California Stores the DNA of All Babies Born in the State

What could go wrong? The iron law of data collection, that’s what. It’s been a while since I’ve written about the iron law, so here’s a quick recap: The iron law states: Whenever the government (or anyone else for that matter) collects data, two things are guaranteed:

  1. No matter the reason given for its collection, it will be used for more and more purposes.
  2. It will inevitably be abused.

Through the years, I’ve provided several examples of the iron law in action. California’s collection and retention of babies’ DNA is only the latest and it exactly parallels what happened in Sweden1: the DNA was collected with the rationale that it was needed for the testing and treatment of genetic diseases. It wasn’t long before law enforcement started showing up with warrants. In California’s case, the state can even sell the data to third parties for “valid scientific studies.”

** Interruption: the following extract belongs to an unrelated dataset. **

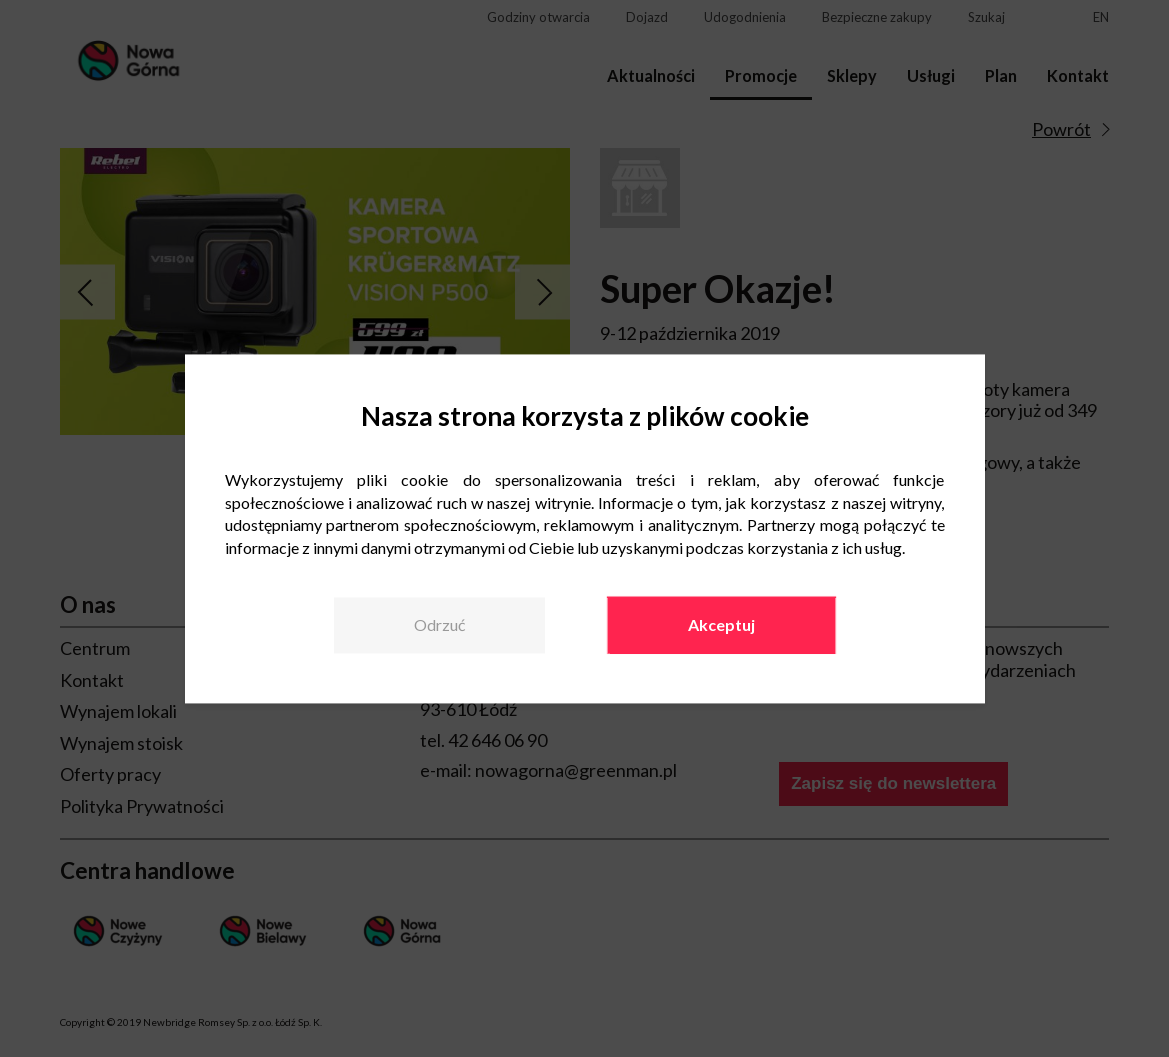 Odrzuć (439, 624)
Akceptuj (721, 624)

Although California mothers are supposed to be told that they can request that the data be destroyed, they often aren’t and even when they are it’s with a mass of other new born baby information that all but guarantees it won’t be read. Efforts to have parental consent be opt in was beaten back by vested interests. You can read the article for the details.

The point, though, is what it always is: if you allow the data to be collected it will eventually be abused. The only way to prevent that abuse is stop the collection or in the case of such things as testing for genetic diseases that the samples be destroyed as soon as the analysis is completed.

Footnotes:

1

Ironically, in that post I said that such collection would be blatantly illegal in the U.S. That shows what I know.